Mit den Lebensborn-Heimen der SS verbindet man allgemein so etwas wie Zuchtprogramme für die "arische Rasse". Menschen, die in solchen Heimen geboren wurden, leben mit einem eigenartigen Makel; vor allem in der Nachkriegszeit hatten sie es nicht leicht.

Dieses Buch erzählt die Geschichte des Mädchens Heilwig. Ihre Mutter Eleonore, Witwe mit einer Tochter, hat sich in einen Mann verliebt und wird von ihm schwanger. Erst jetzt erfährt Eleonore, dass er verheiratet ist. Sie bricht die Beziehung ab. Da ein uneheliches Kind Schande bedeutet und ihre Mutter sie unter Druck setzt, denkt sie zunächst an Abtreibung, entscheidet sich dann aber, das Kind diskret in einem Lebensborn-Heim zur Welt zu bringen. Diese ermöglichen es Frauen, ungewollte, meist uneheliche Kinder unter Geheimhaltung zu gebären und auch schon die vorhergehenden Monate dort zu verbringen. Voraussetzung: Mutter und Vater müssen den Ariernachweis erbringen und "erbgesund" sein.

Besonders gut sind die Bedingungen im Lebensborn-Heim nicht, unter anderem deshalb nimmt Eleonore die kleine Heilwig bald wieder zu sich. Sie ist während ihres Heimaufenthalts dem Reichsführer SS Himmler aufgefallen, an den sie sich nun wendet, weil sie mit ihren geringen Einkünften und dem neuen Baby nicht über die Runden kommt. Himmler verkuppelt sie mit seinem engen Mitarbeiter, SS-General Oswald Pohl.

Pohl mag Eleonores Kinder und adoptiert die kleine Heilwig sogar. Die Familie zieht auf ein Gut, das der SS gehört. Relativ bald hat das recht feudale Leben ein Ende: Die Russen sind ganz in die Nähe vorgedrungen, mit Mühe gelingt die Flucht nach Oberbayern, wo Eleonore ein Haus besitzt. Pohl versteckt sich, wird aber als einer der meistgesuchten NS-Verbrecher - er war unter anderem für die KZs verantwortlich - gefasst und schließlich als einer der letzten Insassen im Landsberger Gefängnis 1951 hingerichtet, obwohl seine Frau, die ihn liebt, alles tut, um ihn zu retten.
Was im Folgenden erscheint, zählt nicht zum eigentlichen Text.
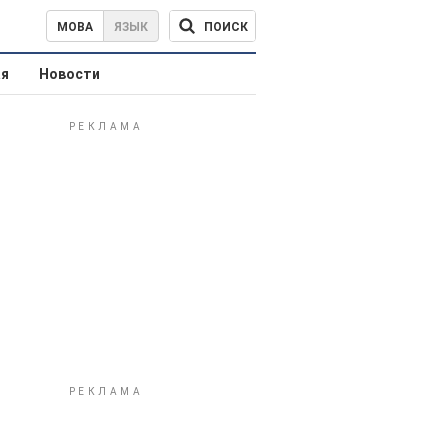
ПОИСК
МОВА
ЯЗЫК
ая
Новости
Heilwig wird tagtäglich mit dem in Deutschland zunehmenden Hass auf ihren "Vater" konfrontiert, sie erfährt Ausgrenzung und Übergriffe, so wird sie von Dorfkindern und -jugendlichen mit Steinen beworfen. Außerdem weigern sich die Gymnasien vor Ort, die "Pohl-Tochter" aufzunehmen. Für Heilwig ist es ein Schock, als sie schließlich erfährt, dass Pohl indirekt ein Massenmörder war. Viel hilft es ihr nicht, nun auch zu wissen, dass sie einen anderen Vater hat. Heilwig leidet entsetzlich in dieser Zeit.
Viele Jahre später bricht alles wieder auf. Ihre heranwachsenden Kinder, denen sie nie von ihrer familiären Vergangenheit erzählt hat, konfrontieren sie mit Pohls Namen und dem, was sie in der Schule über ihn gelernt haben.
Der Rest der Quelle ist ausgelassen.